The Central Bureau of Investigation has charged Satyam Computer Services founder B Ramalinga Raju and his five aides with squandering about Rs 126.57 crore "investor money" by paying income tax on non-existent revenues, which resulted due to inflating revenue figures.
The CBI, which is investigating the Satyam accounting fraud case, filed its third chargesheet on Thursday before the additional chief metropolitan magistrate court in Hyderabad.

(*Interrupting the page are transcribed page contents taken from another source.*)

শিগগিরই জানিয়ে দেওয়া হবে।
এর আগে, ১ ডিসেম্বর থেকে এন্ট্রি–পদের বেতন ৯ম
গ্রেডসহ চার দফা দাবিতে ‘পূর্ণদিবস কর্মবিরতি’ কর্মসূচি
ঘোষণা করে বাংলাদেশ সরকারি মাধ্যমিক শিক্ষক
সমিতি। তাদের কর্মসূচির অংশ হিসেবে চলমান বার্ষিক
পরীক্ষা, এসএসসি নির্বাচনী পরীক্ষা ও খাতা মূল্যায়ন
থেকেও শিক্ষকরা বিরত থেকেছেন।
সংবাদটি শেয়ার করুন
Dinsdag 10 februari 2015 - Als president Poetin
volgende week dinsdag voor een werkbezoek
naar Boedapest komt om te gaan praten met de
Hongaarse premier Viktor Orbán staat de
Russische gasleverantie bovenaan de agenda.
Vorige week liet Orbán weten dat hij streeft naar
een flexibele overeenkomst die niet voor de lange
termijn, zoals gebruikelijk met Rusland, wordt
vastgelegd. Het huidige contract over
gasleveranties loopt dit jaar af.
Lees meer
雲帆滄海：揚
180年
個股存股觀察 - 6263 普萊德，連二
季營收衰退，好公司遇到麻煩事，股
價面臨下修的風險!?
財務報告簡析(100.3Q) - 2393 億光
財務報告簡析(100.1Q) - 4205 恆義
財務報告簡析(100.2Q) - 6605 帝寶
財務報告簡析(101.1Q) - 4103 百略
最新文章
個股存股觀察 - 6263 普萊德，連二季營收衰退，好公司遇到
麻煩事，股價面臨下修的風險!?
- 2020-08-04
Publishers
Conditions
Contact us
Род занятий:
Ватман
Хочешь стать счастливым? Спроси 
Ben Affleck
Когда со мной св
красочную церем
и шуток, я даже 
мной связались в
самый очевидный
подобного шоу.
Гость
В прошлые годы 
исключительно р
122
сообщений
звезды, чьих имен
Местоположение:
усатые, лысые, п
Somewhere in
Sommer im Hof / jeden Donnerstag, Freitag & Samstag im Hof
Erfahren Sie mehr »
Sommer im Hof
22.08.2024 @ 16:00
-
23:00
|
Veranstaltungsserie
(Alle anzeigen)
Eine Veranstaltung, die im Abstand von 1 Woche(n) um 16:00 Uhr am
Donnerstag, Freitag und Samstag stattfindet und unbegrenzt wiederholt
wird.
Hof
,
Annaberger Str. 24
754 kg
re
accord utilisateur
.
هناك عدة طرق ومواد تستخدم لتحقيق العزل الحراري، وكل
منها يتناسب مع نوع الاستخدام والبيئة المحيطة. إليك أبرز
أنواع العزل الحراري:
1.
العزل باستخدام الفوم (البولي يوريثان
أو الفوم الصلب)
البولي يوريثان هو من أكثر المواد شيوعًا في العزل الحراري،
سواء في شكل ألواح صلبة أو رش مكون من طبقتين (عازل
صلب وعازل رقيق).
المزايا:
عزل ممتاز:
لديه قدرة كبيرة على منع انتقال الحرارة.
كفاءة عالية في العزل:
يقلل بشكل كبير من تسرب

It charged Raju and others, including former managing director B Rama Raju, former chief financial officer Srinivas Vadlamani and two Price Waterhouse auditors Srinivas Talluri and S Gopalakrishnan, with criminal conspiracy (Section 120-B ), criminal breach of trust (Section 409 ), cheating, (Section 409), forgery for the purpose of cheating (467 and 468), use of forged documents (471) and falsification of accounts (477-A ) of the Indian Penal Code.
The 30-page chargesheet cited 32 documents and 26 witnesses. The entire documentation ran into 3,552 pages. The CBI had filed its first chargesheet on April 7 and the supplementary chargesheet on November 24, last year.

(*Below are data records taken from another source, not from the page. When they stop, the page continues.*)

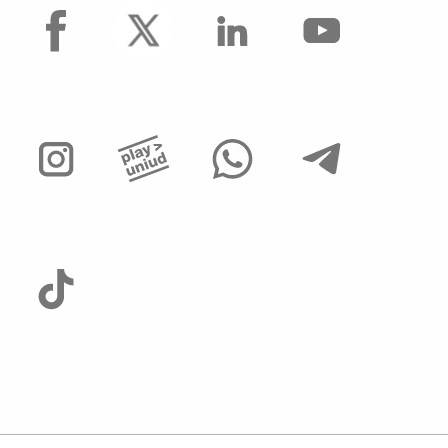
facebook
mediante strumenti adottati dall'Università di
Udine
Regolamento per il conferimento dei
contratti di ricerca (di cui all'art. 22, l.
240/2010)
Regolamento per l’affidamento di incarichi di
ricerca ai sensi dell’art. 22 ter della legge
30.12.2010, n. 240
Regolamento per il conferimento di incarichi
post-doc ai sensi dell’art. 22 bis della legge
30.12.2010, n. 240.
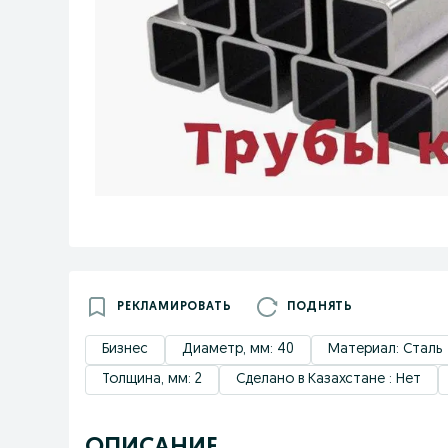
РЕКЛАМИРОВАТЬ
ПОДНЯТЬ
Бизнес
Диаметр, мм: 40
Материал: Сталь
Толщина, мм: 2
Сделано в Казахстане : Нет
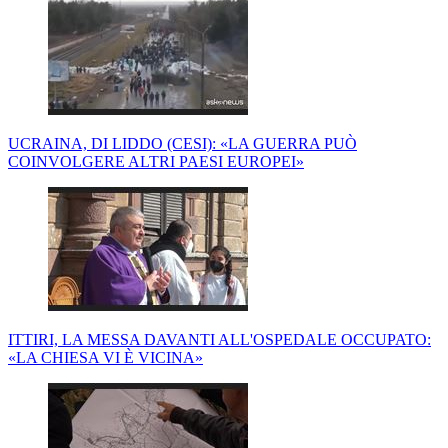
UCRAINA, DI LIDDO (CESI): «LA GUERRA PUÒ
COINVOLGERE ALTRI PAESI EUROPEI»
ITTIRI, LA MESSA DAVANTI ALL'OSPEDALE OCCUPATO:
«LA CHIESA VI È VICINA»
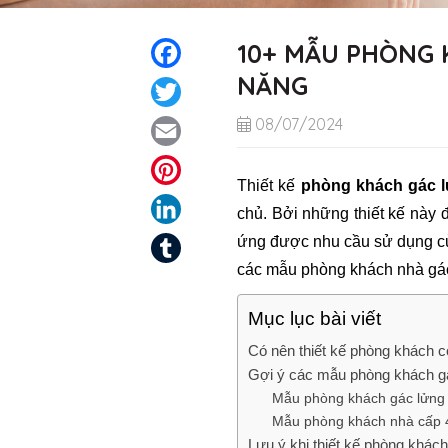
10+ MẪU PHÒNG 
Facebook
NĂNG
Twitter
08/07/2024
Email
Pinterest
Thiết kế
phòng khách gác 
LinkedIn
chủ. Bởi những thiết kế này đ
ứng được nhu cầu sử dụng củ
Tumblr
các mẫu phòng khách nhà gác 
Mục lục bài viết
Có nên thiết kế phòng khách 
Gợi ý các mẫu phòng khách g
Mẫu phòng khách gác lửng
Mẫu phòng khách nhà cấp 
Lưu ý khi thiết kế phòng khác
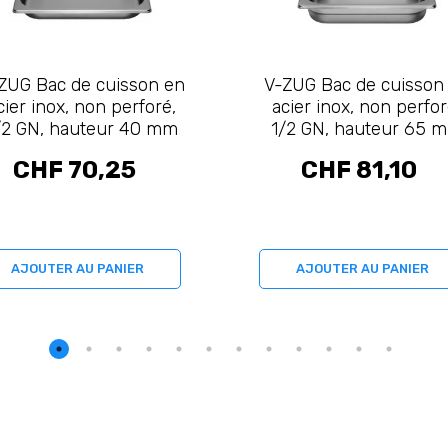
ZUG Bac de cuisson en
V-ZUG Bac de cuisson
cier inox, non perforé,
acier inox, non perfor
/2 GN, hauteur 40 mm
1/2 GN, hauteur 65 
(K50319)
(K50320)
CHF 70,25
CHF 81,10
AJOUTER AU PANIER
AJOUTER AU PANIER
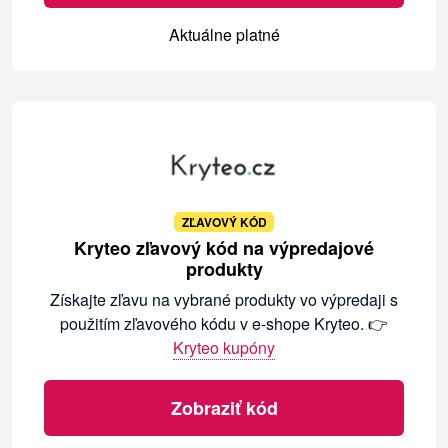
Aktuálne platné
ZĽAVOVÝ KÓD
Kryteo zľavový kód na výpredajové
produkty
Získajte zľavu na vybrané produkty vo výpredaji s
použitím zľavového kódu v e-shope Kryteo. 👉
Kryteo kupóny
Zobraziť kód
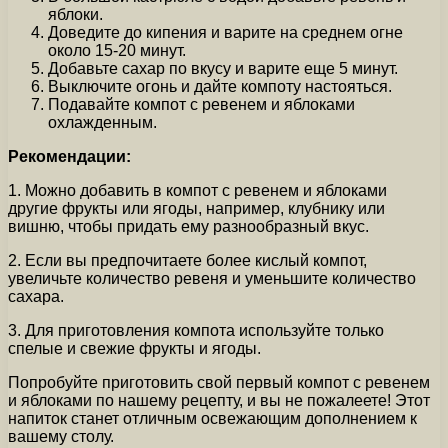
яблоки.
Доведите до кипения и варите на среднем огне
около 15-20 минут.
Добавьте сахар по вкусу и варите еще 5 минут.
Выключите огонь и дайте компоту настояться.
Подавайте компот с ревенем и яблоками
охлажденным.
Рекомендации:
1. Можно добавить в компот с ревенем и яблоками
другие фрукты или ягоды, например, клубнику или
вишню, чтобы придать ему разнообразный вкус.
2. Если вы предпочитаете более кислый компот,
увеличьте количество ревеня и уменьшите количество
сахара.
3. Для приготовления компота используйте только
спелые и свежие фрукты и ягоды.
Попробуйте приготовить свой первый компот с ревенем
и яблоками по нашему рецепту, и вы не пожалеете! Этот
напиток станет отличным освежающим дополнением к
вашему столу.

The CBI said the accused had inflated the revenue of the company by infusing fictitious sales invoices and showed them as deposited in various scheduled banks. Due to the inflated revenue and interest accruing on it, the company had a tax liability to the tune of Rs 526.37 crore.
Satyam then took recourse to the provisions of Section 90 and 91 of the Income Tax Act to show higher tax remittances in foreign countries and get relief from the tax chargeable in India.
Correspondingly, while filing the tax returns in foreign countries the non-existent income and the purported interest on fixed deposits were not included in the income declared to the tax authorities in those countries and no additional tax was paid.
In doing so, tax remittances to the tune of Rs 329.58 crore were shown as if paid in overseas tax remittances while filing returns in India.
The accused have "dishonestly" made tax payments by way of self assessment tax and in some cases have not made lawful claim for refund of tax deducted at source, the CBI said.